第27話 メビウスの輪

 苦しみから必死で逃れよう、逃れようとしているはずの私は、気付けばなぜかその中心に向かって歩いている。

 それはメビウスの輪。

 真っ黒な、濃霧のような影が私を覆っている。その中で自分の影を踏むことのできない苛立たしさに似たどうしょうもない関係性の流砂のごとく、私はずるずるとその得体のしれない渦に巻き込まれ、引き込まれていく。

 もがけばもがくほど増していく、その流れの勢いに、それでも私は必死にもがき抗う。しかし、それはどこまでもどこまでも底がなく、ゆっくりとゆっくりとそれでいて確実に地獄の底へと私は落ちていく・・。


 私がいつものように夜遅く部屋に帰ると、雅男はすでに酔いつぶれていた。

「雅男、もうお酒は飲まない方がいいよ」

 私は酔いつぶれて、机に突っ伏す雅男の肩に手を掛けた。するとその瞬間、雅男は突然ものすごい勢いで起き上がった。

「うるせぇ~、偉そうに俺に説教か」

 雅男が興奮した目で私を睨む。 

「違う、そうじゃなくて・・」

 私は驚いて雅男を見返す。

「じゃあ、どういうことなんだよ」

 雅男の目は完全にすわっていた。

「ああっ、どういうことなんだよ」

「・・・」

 こうなってしまった雅男に言葉は通じなかった。

 バシンッ

 雅男は私の頬を張った。

「・・・」

 私は放心したまま張られた頬を抑えた。雅男は抑えきれない激しい怒りに震えながら、私を見据えるように睨みつけている。

「ああ?」

 雅男はなおも私に挑むように睨みつける。私はもうどうしていいのか分からなかった。私は泣いた。

「泣くな。余計癇に障る」

 雅男は叫び、さらに私を殴った。私は無抵抗に、打ちひしがれるしかなかった。

「泣くな」

 雅男がさらに叫び、私を殴る。

「泣くなっつってんだろ」

 私はその声をどこか遠くに聞きながら、ただ無抵抗に泣くことしかできない自分に泣いた。


「・・・」

 気付くと、顔面蒼白の雅男が立っている。部屋は静まり返っていた。私はゆっくりと顔を上げ、雅男を見上げた。

「・・・」

 雅男は口を利くことも、動くこともできず、ただ立ち尽くしていた。自分がしてしまったことの現実に、その目の前の現実に愕然とし、雅男は無力に崩れ落ちた。

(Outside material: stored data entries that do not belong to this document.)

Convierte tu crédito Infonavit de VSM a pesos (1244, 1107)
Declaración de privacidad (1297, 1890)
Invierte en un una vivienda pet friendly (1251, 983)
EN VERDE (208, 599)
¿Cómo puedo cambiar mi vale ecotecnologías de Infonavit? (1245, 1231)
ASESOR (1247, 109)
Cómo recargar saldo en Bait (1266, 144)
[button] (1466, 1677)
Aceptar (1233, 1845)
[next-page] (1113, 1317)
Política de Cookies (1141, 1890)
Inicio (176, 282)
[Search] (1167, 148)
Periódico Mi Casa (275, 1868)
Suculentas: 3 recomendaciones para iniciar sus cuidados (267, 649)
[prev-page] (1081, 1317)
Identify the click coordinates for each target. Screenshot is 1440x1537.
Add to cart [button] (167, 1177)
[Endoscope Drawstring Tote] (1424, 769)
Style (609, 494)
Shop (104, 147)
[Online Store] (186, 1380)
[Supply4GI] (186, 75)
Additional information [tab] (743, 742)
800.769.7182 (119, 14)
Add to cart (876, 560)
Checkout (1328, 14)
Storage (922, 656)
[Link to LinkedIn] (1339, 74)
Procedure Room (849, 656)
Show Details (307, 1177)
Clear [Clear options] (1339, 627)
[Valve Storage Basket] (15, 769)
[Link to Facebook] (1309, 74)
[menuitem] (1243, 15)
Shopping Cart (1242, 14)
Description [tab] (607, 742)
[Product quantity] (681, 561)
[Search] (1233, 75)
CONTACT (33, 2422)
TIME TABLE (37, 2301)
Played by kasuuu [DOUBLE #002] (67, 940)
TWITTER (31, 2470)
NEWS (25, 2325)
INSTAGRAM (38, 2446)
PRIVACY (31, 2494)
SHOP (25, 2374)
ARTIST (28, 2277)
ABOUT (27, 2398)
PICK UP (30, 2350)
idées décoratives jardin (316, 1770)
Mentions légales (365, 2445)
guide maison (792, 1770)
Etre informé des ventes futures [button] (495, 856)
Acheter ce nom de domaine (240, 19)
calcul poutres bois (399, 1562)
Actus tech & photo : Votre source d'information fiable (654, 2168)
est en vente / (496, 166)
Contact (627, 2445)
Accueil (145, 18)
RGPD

「どうして俺たちこうなっちまったんだろうな。どうして・・」

 雅男は両手で前髪をぐしゃぐしゃにして頭を抱えた。

「どうして俺は人殺しで、お前はその被害者の妹で・・、なんで・・、どうしてこうなっちゃっちまったんだろうな・・」

「・・・」

 悲痛な声を発する雅男に、私は何も答えてあげられなかった。

「どうしてなんだろうな・・」

 雅男が悲しい目で私を見つめる。

「・・・」

 私にはやはり何も言えなかった。

「もっと違う出会い方だってあったはずなんだよ。もっとちゃんとしたさ。大学でさ。先輩後輩みたいな関係でさ。お互いテニスサークルかなんか入っちゃってさ、そこで二人は出会うんだよ。二人は幸せなんだよ。心の底から幸せなんだよ。なんの問題もなくただ幸せなんだよ。ただただ幸せなんだよ。世の中にこんな不幸があるなんて、欠片も知らないんだよ。そんな人間がいるなんて想像すらもしていないんだよ」

 雅男は夢を語る子どもみたいな、夢見心地な目で天上を見つめていた。

「俺たちはそこで、恋に落ちるんだ。当たり前みたいにさ。もちろんなんの問題もなくさ。もちろん色んな、普通の恋人が経験するようなさ、ちょっとしたケンカとか、障害とかはあるんだけど、でも、それも二人で乗り越えていくんだよ」

 そこで雅男が私を見た。

「だって、二人は幸せだから」

「雅男・・」

「俺たち・・、幸せなんだよ」

 雅男は何とも言えない悲しい目で私を見ていた。

「当たり前みたいに幸せなんだよ」

 雅男のその目があまりに悲し気で、見つめ返しているだけで私は心が張り裂けそうだった。

「どうして、どうして、こうなっちまったんだろうな。俺たち・・」

 再び天井を見上げた雅男の目からポロポロと大粒の涙が流れ落ちた。

「どうして・・」

「もういい、もういいよ。雅男」 

 私は雅男が壊れてしまわないように、必死で抱き締めた。

「俺たち・・、俺たち・・」

 私は必死で雅男を抱きしめた。

「私・・」

 なんだか惨めだった。私たちが堪らなく惨めだった。